I thought back to the conversation with my rapist’s mother —At the time, I scoffed at the transparent gaslighting and self-delusion she was engaging in. My rapist did not rape me because he was getting COVID cabin fever after a month of isolation. He raped me because he was broken by a of isolation, rejection, mockery, self-hate, and warped, toxic messaging on masculinity and power. I don’t believe our worst impulses are entirely reactionary. They’re built from years of socialization. To say people rape because they are evil falsely assumes a moral binary in human nature, and lends credence to nihilistic inevitability in acts of violence. I know my rapist is capable of goodness because I have witnessed his compassion and care for myself and others. Like many victims, I knew him prior to the assault as no back-alley bogeyman, but a flesh and blood friend. But his brokenness also broke me, and at some point, we are all responsible for preventing harm to ourselves and others.

I don’t seek to mandate mercy for abusers from their victims. I haven’t even forgiven my own abuser, and I don’t think I to forgive him in order to perceive his brokenness. I’m still afraid. I nearly cried when a judge allowed for a continuation of my restraining order. I still keep some of my social media accounts on private. I carefully cultivate the things which bring me joy and security, including distance from the people who’ve weaponized their brokenness and proximity to those who would heal my own.
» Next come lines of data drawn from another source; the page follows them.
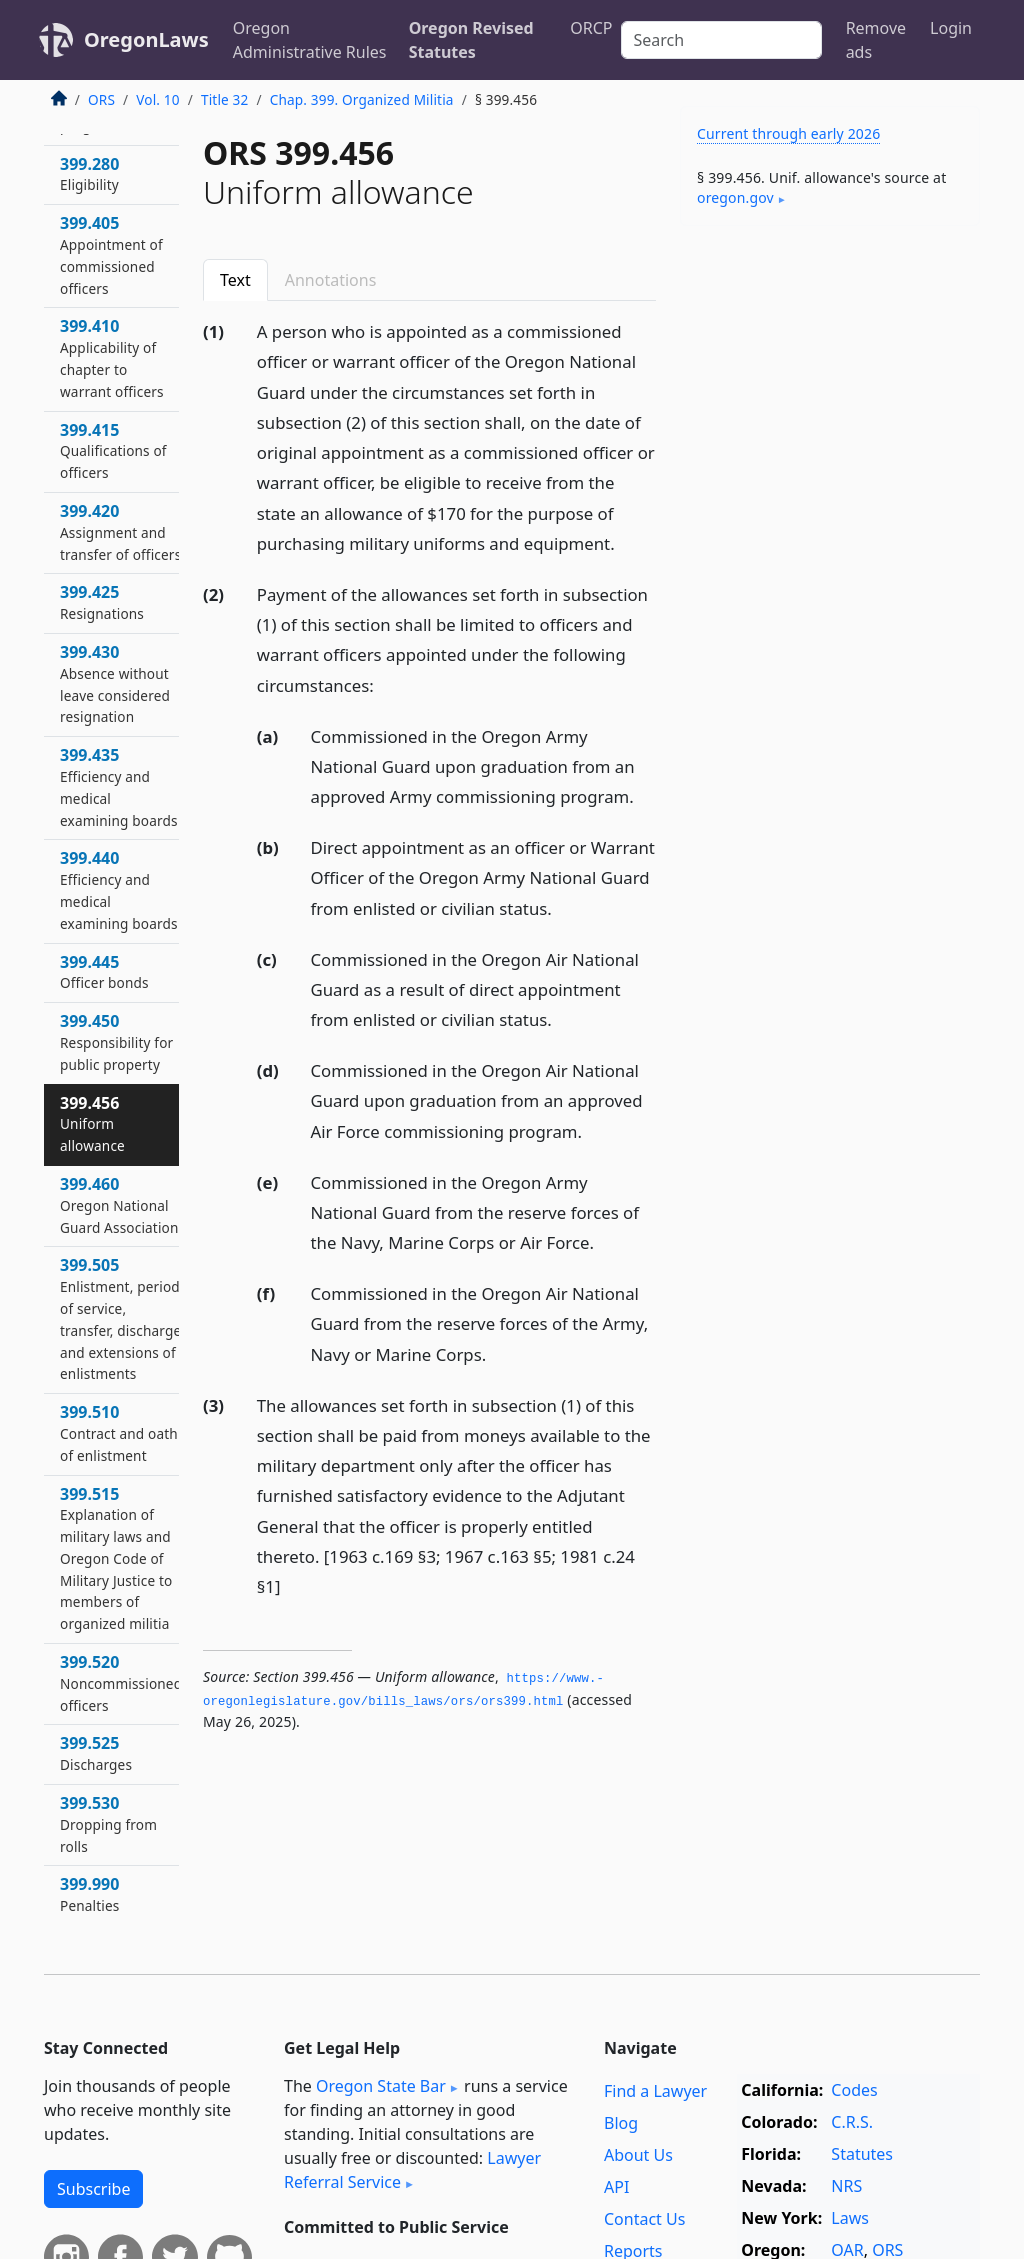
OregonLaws (146, 39)
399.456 (92, 1124)
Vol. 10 (157, 99)
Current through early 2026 (788, 133)
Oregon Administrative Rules (310, 40)
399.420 (120, 532)
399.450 (116, 1042)
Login (951, 28)
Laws (850, 2218)
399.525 (96, 1753)
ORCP (591, 28)
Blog (621, 2123)
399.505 (120, 1318)
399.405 (111, 254)
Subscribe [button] (93, 2189)
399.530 (108, 1824)
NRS (846, 2186)
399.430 (115, 683)
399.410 (112, 357)
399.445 (104, 972)
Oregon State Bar (381, 2086)
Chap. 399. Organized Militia (362, 99)
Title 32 (225, 99)
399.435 (119, 786)
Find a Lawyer (655, 2091)
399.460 (119, 1205)
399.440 (119, 889)
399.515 (116, 1558)
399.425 (102, 602)
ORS (101, 99)
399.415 (113, 451)
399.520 (121, 1683)
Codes (854, 2090)
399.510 (119, 1433)
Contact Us (644, 2219)
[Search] (721, 40)
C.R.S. (852, 2122)
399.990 (89, 1894)
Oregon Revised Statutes (471, 40)
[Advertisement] (830, 379)
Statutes (862, 2154)
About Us (638, 2155)
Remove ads (876, 40)
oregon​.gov (735, 197)
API (616, 2187)
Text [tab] (235, 280)
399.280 (89, 174)
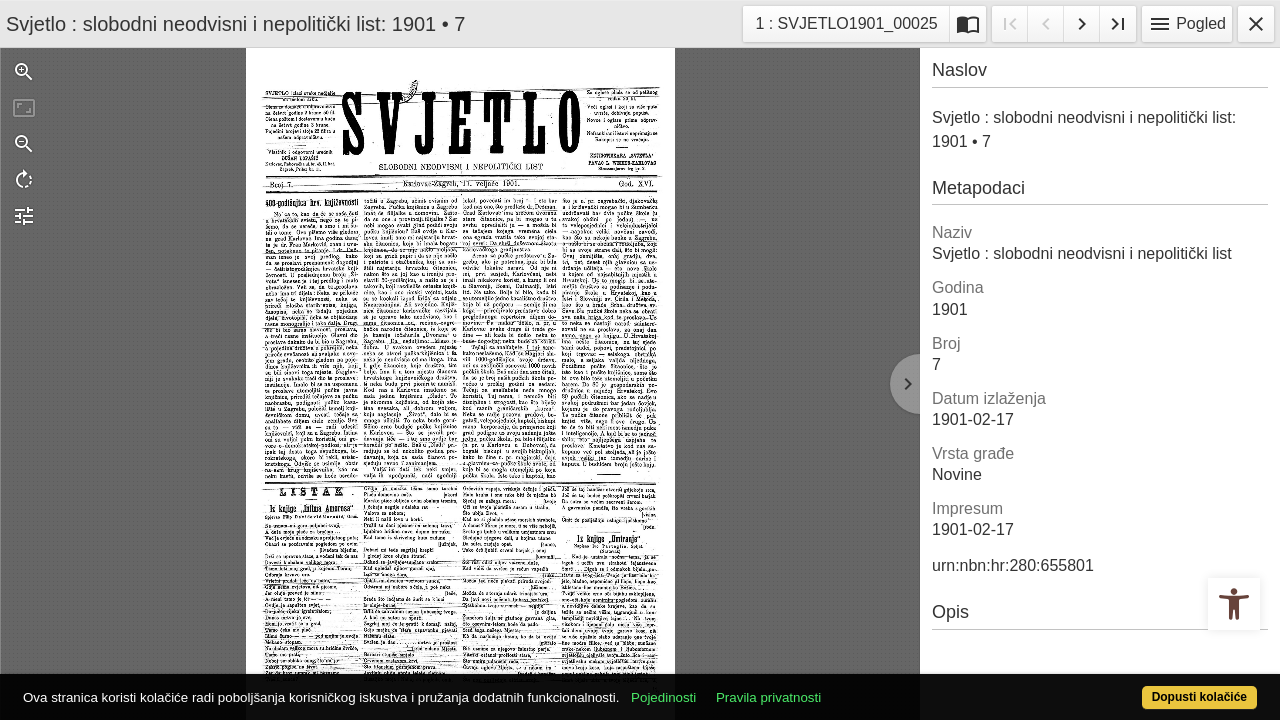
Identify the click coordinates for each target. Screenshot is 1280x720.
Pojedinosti (727, 686)
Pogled (1187, 24)
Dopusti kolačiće (1130, 686)
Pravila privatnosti (832, 686)
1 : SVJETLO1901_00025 (845, 21)
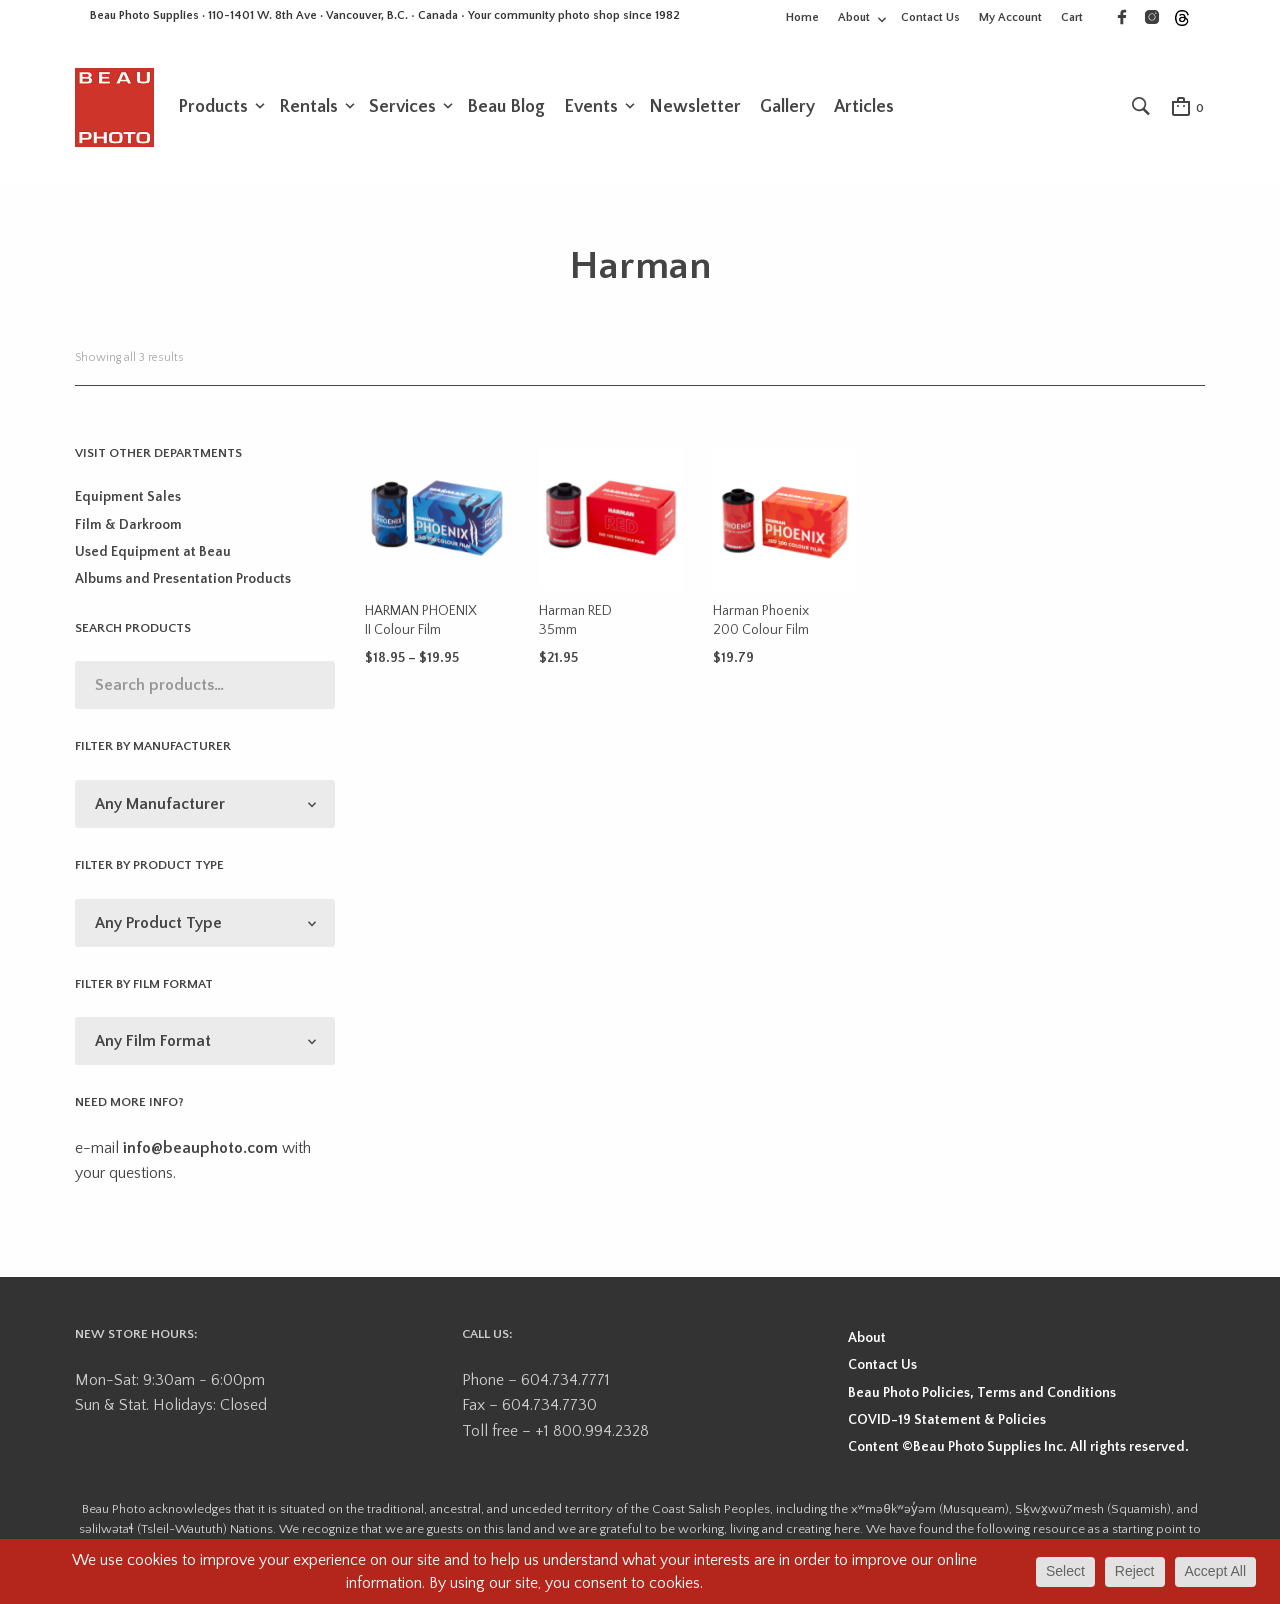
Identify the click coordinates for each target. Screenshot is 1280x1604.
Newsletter (695, 107)
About (854, 17)
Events (591, 107)
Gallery (787, 107)
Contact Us (930, 17)
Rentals (308, 107)
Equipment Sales (128, 497)
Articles (864, 107)
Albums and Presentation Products (183, 579)
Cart (1072, 17)
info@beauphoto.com (200, 1148)
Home (802, 17)
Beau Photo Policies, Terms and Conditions (982, 1393)
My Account (1010, 17)
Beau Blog (506, 107)
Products (213, 107)
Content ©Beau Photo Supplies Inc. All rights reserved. (1018, 1447)
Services (402, 107)
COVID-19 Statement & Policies (947, 1420)
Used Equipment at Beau (153, 552)
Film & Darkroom (128, 525)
And yet, I refuse to accept a world in which my hurt is used as a cudgel against rehabilitating broken people or a shield from our collective, long-term responsibility to victims. Victims deserve more than whack-a-mole justice, wherein one assailant is placed behind bars, but a legion of broken people stand ready to take their place at the church, the club, the fraternity, the home. Victims don’t just deserve justice in the narrow, personal sense: we deserve a future with fewer victims. Unfortunately, that future is undermined by corporate and public actors who propagate and profit from brokenness. But the power of prevention is at our disposal, from the levers of public policy to the way we conduct our personal relationships. On a policy front, we can choose to prioritize public mental health resources, corporate accountability for malicious misinformation, and labor conditions that dignify and empower. On a personal level, we can choose to message friends and acquaintances tweeting their despair, and to challenge those expressing concerning views. Everyone is better served by a community in which brokenness is not treated as an immutable quality or inescapable future.

It’s a bit funny that, in the moments when I fully internalize how deeply broken I and others are, I feel a small hope. Perhaps our place in history does not doom us to an entirely inexorable path to ruin; perhaps we can pass through the crucible of these times by tending to our brokenness and that of others. As tenuously held together as I am at the end of a stillborn year, a life still emerges.